Silenzio, Spencer non si sorprese così decise di parlare lei al suo posto.
"Beh, so che sei il Soldato d'Inverno," un brivido le attraversò il corpo, era la prima volta che diceva quel nome ad alta voce. "però penso che tu abbia un nome, tutti ne hanno uno. Io sono Spencer Stark, alcuni però mi chiamano Spencey."
Attese qualche altro secondo ma nessuna parola uscì dalla bocca dell'uomo.
Spencer sbuffò, capendo che quella conversazione non avrebbe avuto altro interlocutore che lei stessa.
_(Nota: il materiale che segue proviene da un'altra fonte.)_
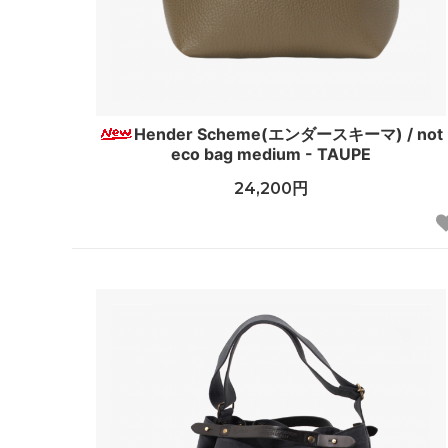
Hender Scheme(エンダースキーマ) / not
eco bag medium - TAUPE
24,200円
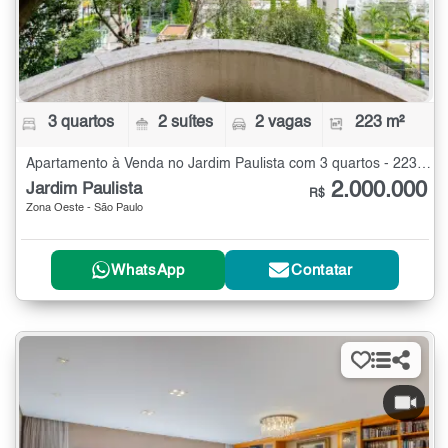
3 quartos
2 suítes
2 vagas
223 m²
Apartamento à Venda no Jardim Paulista com 3 quartos - 223 m²
2.000.000
Jardim Paulista
R$
Zona Oeste - São Paulo
WhatsApp
Contatar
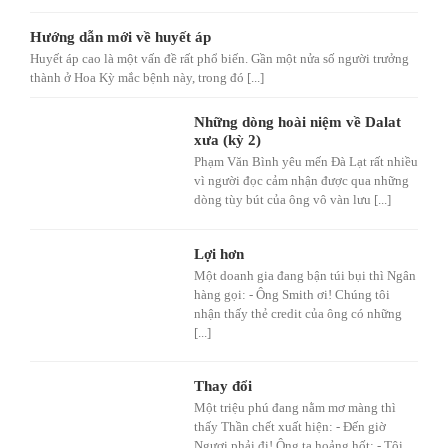
Hướng dẫn mới về huyết áp
Huyết áp cao là một vấn đề rất phổ biến. Gần một nửa số người trưởng
thành ở Hoa Kỳ mắc bệnh này, trong đó [...]
Những dòng hoài niệm về Dalat
xưa (kỳ 2)
Phạm Văn Bình yêu mến Đà Lạt rất nhiều
vì người đọc cảm nhận được qua những
dòng tùy bút của ông vô vàn lưu [...]
Lợi hơn
Một doanh gia đang bận túi bụi thì Ngân
hàng gọi: - Ông Smith ơi! Chúng tôi
nhận thấy thẻ credit của ông có những
[...]
Thay đổi
Một triệu phú đang nằm mơ màng thì
thấy Thần chết xuất hiện: - Đến giờ
Ngươi phải đi! Ông ta hoảng hốt: - Tôi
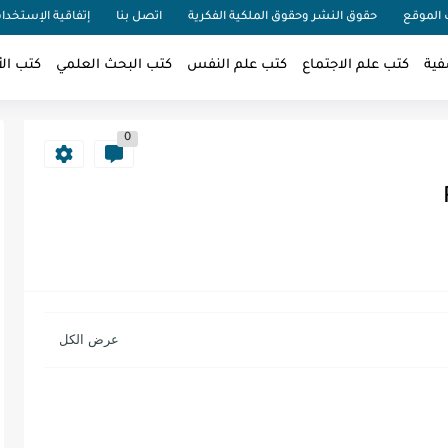
الموقع
حقوق النشر وحقوق الملكية الفكرية
اتصل بنا
إتفاقية الإستخدا
فية
كتب علم الاجتماع
كتب علم النفس
كتب البحث العلمي
كتب الأ
0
Forse gli avevano davvero amputato la lingua.
Chiuse gli occhi, cercando di riaddormentarsi per scacciare la noia ed il silenzio opprimente che aleggiava nella camera.
"Non ho un nome." La voce dell'uomo era talmente bassa che quasi non lo sentì parlare. Voltò la faccia nella sua direzione, fissandolo cauta. L'espressione era fredda ma Spencer parve leggerci una vaga malinconia.
Gli sorrise timida, rispondendogli poi: "È impossibile, tutti hanno un nome."
Ma non ricevette più risposta, anzi - per quanto possibile - il volto dell'uomo diventò più freddo e glaciale di prima. Proprio come l'inverno.
Il resto della giornata trascorse molto lentamente e nel totale silenzio, le fu concesso di andare in bagno per farsi una doccia e quando uscì dalla piccola stanzetta senza finestre, il mercenario non la legò. In ogni caso non sarebbe riuscita a scappare. Una valanga di pensieri le martellavano la testa. Cosa voleva il Soldato da lei? Perché l'aveva rapita? Cosa ci facevano in quella squallida stanza di un motel sudicio? Ma la più assillante era: cosa ne sarebbe stato di lei?